Reginhard aber plagte anderes. Der Nuntius des Heiligen Vaters hatte seinen einstigen Zögling Godebold mit sich genommen, samt Bernstein, Katzenfellen und all diesen wundertsamen Ideen, nach Würzburg nun, und später wohl gen Rom. Ruhe war wieder eingekehrt in den Mönchhof, die Pilgerherberge, die Reginhard einst nach Rückkehr von seiner Italienreise mit dem damals noch jungen Bischof Adalbero gegründet hatte. "Führt die Chorherren zu einem Leben in Gemeinschaft zurück", hatte das Konzil gefordert, "ermahnt sie zum Verzicht auf persönliches Eigentum nach dem Vorbild der Mönche". Er, Reginhard, er war Mönch, ganz erfüllt von dem, was ihn Desiderius de Montecassino in jenem Sommer gelehrt hatte.

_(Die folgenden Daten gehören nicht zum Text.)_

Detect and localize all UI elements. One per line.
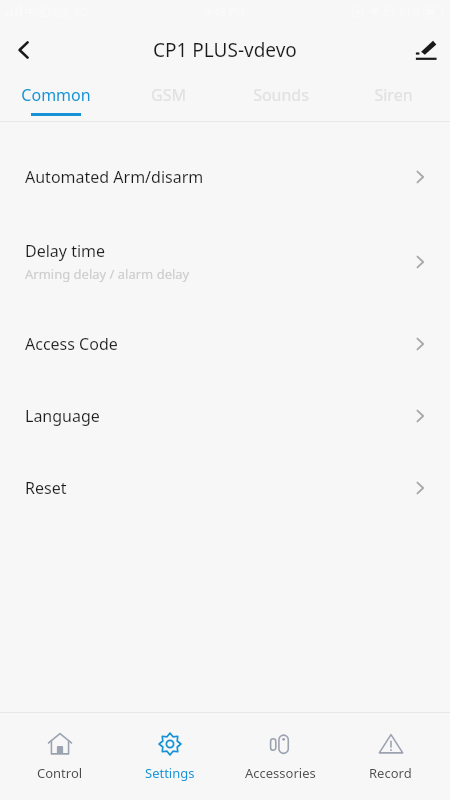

Damals hatte alles begonnen: dieses Gezerre um Macht und Einfluss, wem es nun sei, einen Heiligen Vater zu ernennen, oder einen Bischof einzusetzen. Und in all diesen Wirren musste Godebold mit seinem beunruhigenden Tun daherkommen. Warum nur hatte man ihm die Schriften der alten Griechen zugänglich gemacht? Warum nur hatte er den jungen Mann nach Würzburg empfohlen, anstatt ihn zurückzuschicken auf seines Vaters Burg hinüber nach Bielriet. Natürlich hatten die Würzburger den Enkel des Neumünsterstifters bei sich aufgenommen und versucht, ihn die höheren Dinge des Glaubens zu lehren. Man hatte ihm gar seinen älteren Vetter Emehard von Comburg zur Seite gestellt. Auch ihn hatte Reginhard einst unter seinen lehrenden Fittichen gehabt. Doch nein: Godebold war versessen auf gänzlich unheilige Ideen. "Experimente" nannte er sein Tun, aus dem griechischen Elektron, aus Bernstein die elektrische Substanz zu extrahieren.
"Schaut", hatte er zu Reginhard gesagt, "schaut, diese schwimmende Nadel zeigt immer gen Norden, ganz gleich wie ich den Topf auch drehe."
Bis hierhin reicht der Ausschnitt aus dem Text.